EVANSVILLE, IN (WFIE) - Students at Mater Dei high may be helping design the green car of the future.
They compete in competitions to build the most fuel-efficient cars possible.
"How we do that is a mix of weight, our engine, rolling resistance, air resistance," Senior Phillip Stute explains.
They compete in a national competition called the Shell Eco-Marathon with two vehicles, the prototype and the urban.
"They give you a height and width dimension so you don't tip over," co-advisor Dan Ritter said of the prototype. "But otherwise you can do pretty much whatever you want."
Mater Dei took second place in their prototype. It was 1,800 miles to the gallon!
The urban car is less efficient but more practical with common features like brake lights and turn signals.
Mater Dei took first place at this year's competition with their urban car.
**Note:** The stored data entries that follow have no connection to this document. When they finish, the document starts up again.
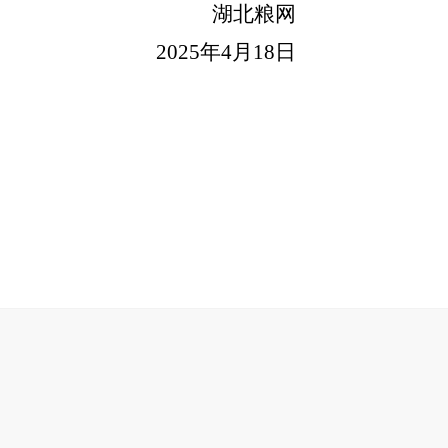
湖北粮网
2025年4月18日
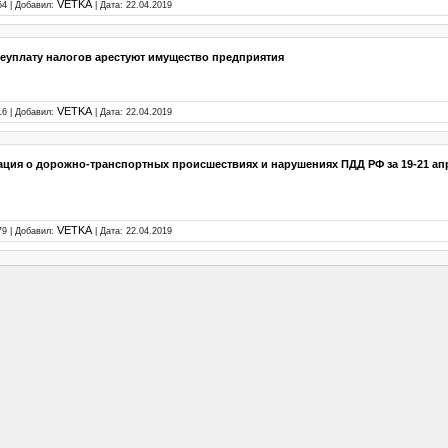
VETKA
54 | Добавил:
| Дата:
22.04.2019
неуплату налогов арестуют имущество предприятия
VETKA
16 | Добавил:
| Дата:
22.04.2019
ия о дорожно-транспортных происшествиях и нарушениях ПДД РФ за 19-21 ап
VETKA
79 | Добавил:
| Дата:
22.04.2019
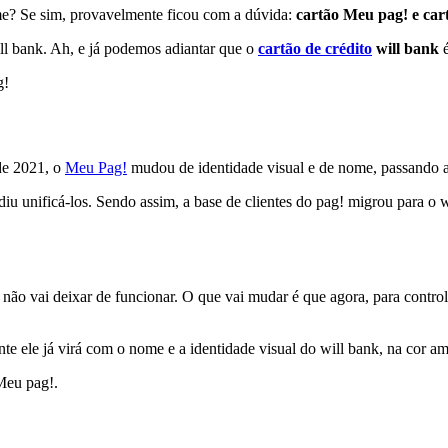
me? Se sim, provavelmente ficou com a dúvida:
cartão Meu pag! e car
ill bank. Ah, e já podemos adiantar que o
cartão de crédito
will bank
é
g!
de 2021, o
Meu Pag!
mudou de identidade visual e de nome, passando a
 unificá-los. Sendo assim, a base de clientes do pag! migrou para o 
 não vai deixar de funcionar. O que vai mudar é que agora, para control
e ele já virá com o nome e a identidade visual do will bank, na cor a
Meu pag!.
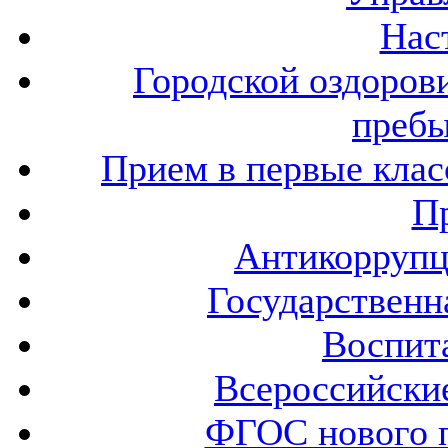
Нас
Городской оздоров
пребы
Прием в первые клас
П
Антикоррупц
Государственн
Воспита
Всероссийски
ФГОС нового 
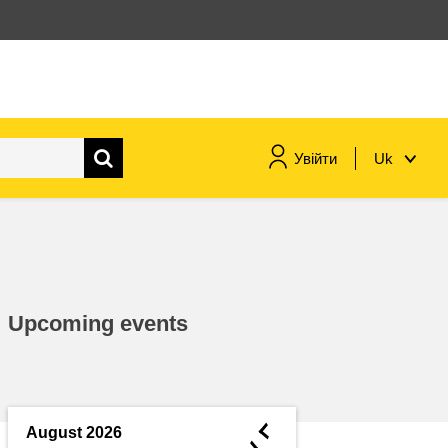
Увійти
Uk
морське судноплавство та
рибальство
міграція та інтеграція
Upcoming events
харчування, здоров'я та
добробут
лідерство в державному
секторі, інновації та обмін
◄
August 2026
знаннями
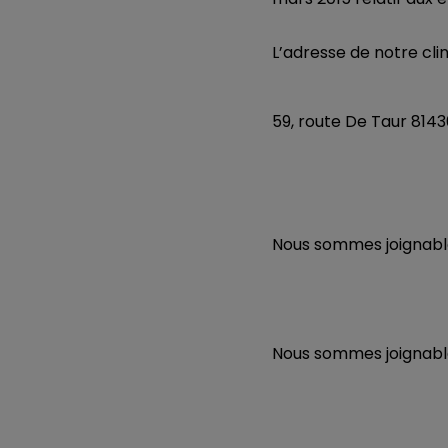
L’adresse de notre clin
59, route De Taur 8143
Nous sommes joignable
Nous sommes joignable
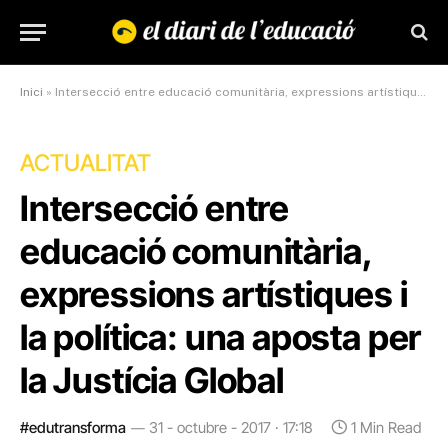
Inici
»
Intersecció entre educació comunitària, expressions artístiques i la política: una aposta per la Justícia Global
ACTUALITAT
Intersecció entre
educació comunitària,
expressions artístiques i
la política: una aposta per
la Justícia Global
#edutransforma
31 - octubre - 2017 · 17:18
1 Min Read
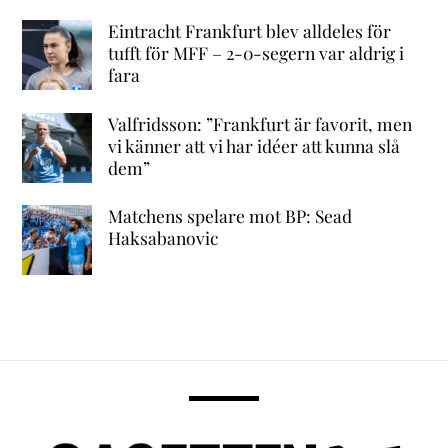
Eintracht Frankfurt blev alldeles för
tufft för MFF – 2-0-segern var aldrig i
fara
Valfridsson: ”Frankfurt är favorit, men
vi känner att vi har idéer att kunna slå
dem”
Matchens spelare mot BP: Sead
Haksabanovic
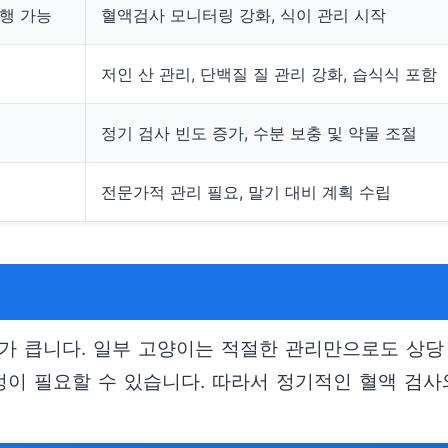
행 가능
혈액검사 모니터링 강화, 식이 관리 시작
저인 산 관리, 단백질 질 관리 강화, 습식식 포함
정기 검사 빈도 증가, 수분 보충 및 약물 조절
전문가적 관리 필요, 말기 대비 계획 수립
이가 큽니다. 일부 고양이는 적절한 관리만으로도 상당
이 필요할 수 있습니다. 따라서 정기적인 혈액 검사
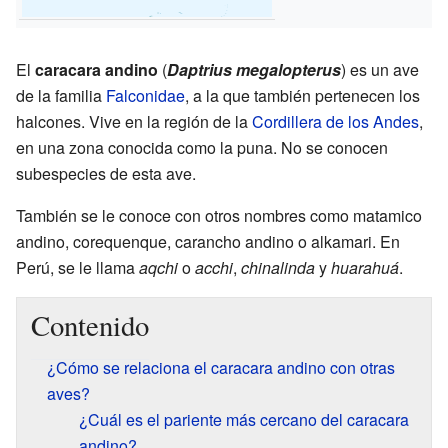
El
caracara andino
(
Daptrius megalopterus
) es un ave
de la familia
Falconidae
, a la que también pertenecen los
halcones. Vive en la región de la
Cordillera de los Andes
,
en una zona conocida como la puna. No se conocen
subespecies de esta ave.
También se le conoce con otros nombres como matamico
andino, corequenque, carancho andino o alkamari. En
Perú, se le llama
aqchi
o
acchi
,
chinalinda
y
huarahuá
.
Contenido
¿Cómo se relaciona el caracara andino con otras
aves?
¿Cuál es el pariente más cercano del caracara
andino?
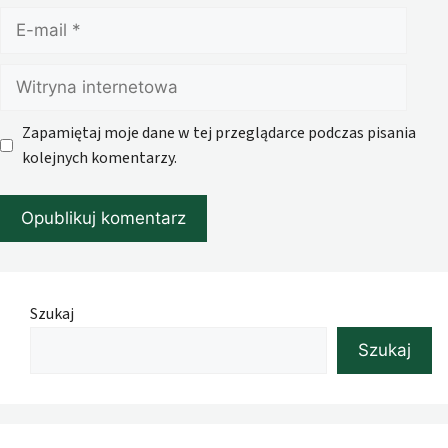
E-
mail
Witryna
internetowa
Zapamiętaj moje dane w tej przeglądarce podczas pisania
kolejnych komentarzy.
Szukaj
Szukaj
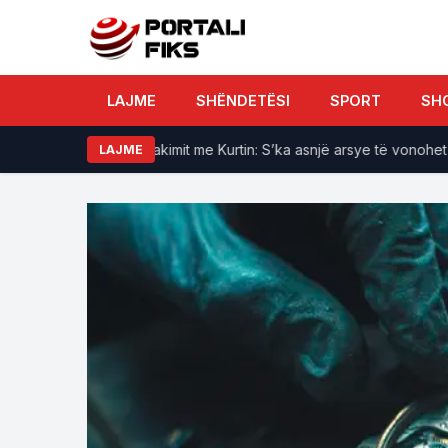
LAJME
SHËNDETËSI
SPORT
SH
Abdixhiku para takimit me Kurtin: S’ka asnjë arsye të vonohet konsti
LAJME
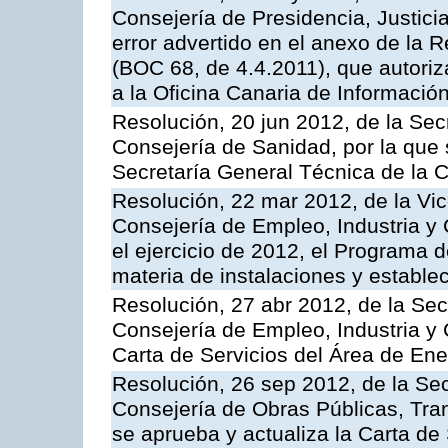
Consejería de Presidencia, Justicia
error advertido en el anexo de la 
(BOC 68, de 4.4.2011), que autoriz
a la Oficina Canaria de Informaci
Resolución, 20 jun 2012, de la Sec
Consejería de Sanidad, por la que s
Secretaría General Técnica de la 
Resolución, 22 mar 2012, de la Vic
Consejería de Empleo, Industria y 
el ejercicio de 2012, el Programa 
materia de instalaciones y estable
Resolución, 27 abr 2012, de la Sec
Consejería de Empleo, Industria y 
Carta de Servicios del Área de Ene
Resolución, 26 sep 2012, de la Sec
Consejería de Obras Públicas, Transp
se aprueba y actualiza la Carta de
It gets 437 miles to the gallon.
"This is kind of a national shout out, if you want to call it that, to fuel efficiency companies," Stute says. "Hey, this is what we're getting, let's see if we can compare notes and make our fuel efficiency better in the future."
Some students develop talents they already have and others start from scratch.
"Some of these kids don't even know which way to turn the nut to tighten it, you know, righty tighty, lefty loosey," Ritter says. "They don't even know that when they start."
They may start small but many students have gone on to pursue degrees in engineering.
Some work specifically on efficiency.
These students hope that their hobby of building tiny cars will one day contribute to a bigger cause.